-- TASK STATEMENT --
When you reach the line with "GoldSim Website (276, 2287)" in the listing below, transcribe it and each line after it up to and including the line with "Crédits (305, 2523)", exactly and with nothing else.

-- INPUT RECORDS --
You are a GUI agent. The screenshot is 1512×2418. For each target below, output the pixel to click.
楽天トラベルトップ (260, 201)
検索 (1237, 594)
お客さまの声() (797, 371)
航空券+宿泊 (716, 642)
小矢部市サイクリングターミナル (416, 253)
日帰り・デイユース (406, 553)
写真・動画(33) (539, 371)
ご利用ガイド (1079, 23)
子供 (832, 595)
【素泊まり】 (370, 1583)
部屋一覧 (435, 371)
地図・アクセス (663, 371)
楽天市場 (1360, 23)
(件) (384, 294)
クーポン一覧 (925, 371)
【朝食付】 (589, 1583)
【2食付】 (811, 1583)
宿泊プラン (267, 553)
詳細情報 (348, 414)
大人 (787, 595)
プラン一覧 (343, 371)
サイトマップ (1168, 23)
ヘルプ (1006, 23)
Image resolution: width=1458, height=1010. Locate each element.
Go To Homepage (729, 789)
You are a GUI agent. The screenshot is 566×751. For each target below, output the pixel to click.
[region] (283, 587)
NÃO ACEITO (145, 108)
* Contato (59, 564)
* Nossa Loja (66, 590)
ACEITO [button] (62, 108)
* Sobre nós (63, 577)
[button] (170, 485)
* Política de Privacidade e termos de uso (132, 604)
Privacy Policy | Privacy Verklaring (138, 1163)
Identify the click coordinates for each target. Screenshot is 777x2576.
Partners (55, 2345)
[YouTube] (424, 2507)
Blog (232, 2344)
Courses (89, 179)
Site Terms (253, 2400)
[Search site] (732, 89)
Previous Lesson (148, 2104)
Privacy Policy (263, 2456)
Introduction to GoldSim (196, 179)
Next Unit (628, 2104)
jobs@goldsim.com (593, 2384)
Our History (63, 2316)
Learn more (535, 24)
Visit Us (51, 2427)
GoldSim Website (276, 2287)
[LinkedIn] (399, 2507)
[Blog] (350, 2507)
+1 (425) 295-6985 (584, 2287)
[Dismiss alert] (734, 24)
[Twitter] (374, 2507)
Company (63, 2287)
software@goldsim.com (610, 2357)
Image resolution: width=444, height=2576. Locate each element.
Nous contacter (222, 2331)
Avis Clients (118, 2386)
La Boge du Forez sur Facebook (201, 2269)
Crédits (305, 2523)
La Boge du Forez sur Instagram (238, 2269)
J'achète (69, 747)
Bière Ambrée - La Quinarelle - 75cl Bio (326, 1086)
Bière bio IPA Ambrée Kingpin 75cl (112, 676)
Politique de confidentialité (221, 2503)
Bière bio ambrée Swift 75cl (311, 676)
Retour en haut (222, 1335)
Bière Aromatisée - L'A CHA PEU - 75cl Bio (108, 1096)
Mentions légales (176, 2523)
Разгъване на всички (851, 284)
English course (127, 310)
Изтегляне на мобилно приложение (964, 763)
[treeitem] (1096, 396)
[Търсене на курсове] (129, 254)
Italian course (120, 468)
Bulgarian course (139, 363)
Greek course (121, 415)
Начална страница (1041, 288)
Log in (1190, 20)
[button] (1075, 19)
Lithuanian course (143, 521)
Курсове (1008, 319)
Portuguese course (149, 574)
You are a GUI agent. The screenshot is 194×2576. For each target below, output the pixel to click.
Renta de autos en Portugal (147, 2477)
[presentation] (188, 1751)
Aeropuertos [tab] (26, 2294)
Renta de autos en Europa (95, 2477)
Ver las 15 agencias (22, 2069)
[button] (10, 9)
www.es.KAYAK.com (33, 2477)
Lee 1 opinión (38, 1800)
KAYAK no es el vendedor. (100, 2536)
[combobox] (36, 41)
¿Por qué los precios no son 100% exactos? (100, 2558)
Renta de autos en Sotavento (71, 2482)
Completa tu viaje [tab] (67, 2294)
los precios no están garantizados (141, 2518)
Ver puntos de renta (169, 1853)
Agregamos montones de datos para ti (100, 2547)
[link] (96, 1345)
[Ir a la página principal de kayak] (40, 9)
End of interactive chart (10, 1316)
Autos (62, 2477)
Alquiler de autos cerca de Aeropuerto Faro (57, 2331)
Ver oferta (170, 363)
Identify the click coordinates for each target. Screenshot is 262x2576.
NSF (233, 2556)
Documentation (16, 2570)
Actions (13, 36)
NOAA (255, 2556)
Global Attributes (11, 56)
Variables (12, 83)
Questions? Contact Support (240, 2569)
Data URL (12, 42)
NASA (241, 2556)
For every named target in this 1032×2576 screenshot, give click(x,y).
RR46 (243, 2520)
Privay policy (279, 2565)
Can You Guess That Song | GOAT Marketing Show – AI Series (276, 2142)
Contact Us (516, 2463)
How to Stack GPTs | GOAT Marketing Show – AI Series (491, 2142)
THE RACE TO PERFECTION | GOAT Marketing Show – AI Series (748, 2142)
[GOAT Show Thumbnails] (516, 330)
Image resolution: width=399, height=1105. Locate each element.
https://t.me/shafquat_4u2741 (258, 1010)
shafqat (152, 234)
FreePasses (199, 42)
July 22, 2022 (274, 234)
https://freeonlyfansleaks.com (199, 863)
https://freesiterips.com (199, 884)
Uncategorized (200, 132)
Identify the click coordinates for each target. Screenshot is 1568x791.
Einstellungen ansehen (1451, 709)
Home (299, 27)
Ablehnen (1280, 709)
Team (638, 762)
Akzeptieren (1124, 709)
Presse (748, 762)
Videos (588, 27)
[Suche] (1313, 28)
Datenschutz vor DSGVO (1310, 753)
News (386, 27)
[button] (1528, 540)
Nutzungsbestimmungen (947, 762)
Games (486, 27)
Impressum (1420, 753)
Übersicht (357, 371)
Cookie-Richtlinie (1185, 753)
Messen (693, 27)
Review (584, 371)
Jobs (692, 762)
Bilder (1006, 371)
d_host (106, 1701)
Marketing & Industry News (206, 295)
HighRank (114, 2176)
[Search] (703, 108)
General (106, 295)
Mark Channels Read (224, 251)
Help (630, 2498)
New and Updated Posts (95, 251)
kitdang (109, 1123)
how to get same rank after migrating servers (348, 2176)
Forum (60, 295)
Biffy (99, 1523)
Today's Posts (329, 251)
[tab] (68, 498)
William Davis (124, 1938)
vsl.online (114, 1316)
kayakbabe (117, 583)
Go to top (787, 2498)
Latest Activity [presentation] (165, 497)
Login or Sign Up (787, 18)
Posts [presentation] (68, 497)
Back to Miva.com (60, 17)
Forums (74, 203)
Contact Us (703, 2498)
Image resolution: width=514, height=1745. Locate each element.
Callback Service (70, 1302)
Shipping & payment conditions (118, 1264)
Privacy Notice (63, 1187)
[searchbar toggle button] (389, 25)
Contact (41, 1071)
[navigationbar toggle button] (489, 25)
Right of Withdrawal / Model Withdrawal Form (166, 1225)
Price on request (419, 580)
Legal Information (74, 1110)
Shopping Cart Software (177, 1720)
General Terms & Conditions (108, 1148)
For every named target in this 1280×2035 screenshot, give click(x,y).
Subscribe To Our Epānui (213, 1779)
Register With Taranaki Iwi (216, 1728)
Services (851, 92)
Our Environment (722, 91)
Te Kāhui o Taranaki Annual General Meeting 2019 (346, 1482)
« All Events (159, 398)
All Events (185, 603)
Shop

-- EXPECTED OUTPUT --
GoldSim Website (276, 2287)
[LinkedIn] (399, 2507)
[Blog] (350, 2507)
+1 (425) 295-6985 (584, 2287)
[Dismiss alert] (734, 24)
[Twitter] (374, 2507)
Company (63, 2287)
software@goldsim.com (610, 2357)
Image resolution: width=444, height=2576. Locate each element.
Nous contacter (222, 2331)
Avis Clients (118, 2386)
La Boge du Forez sur Facebook (201, 2269)
Crédits (305, 2523)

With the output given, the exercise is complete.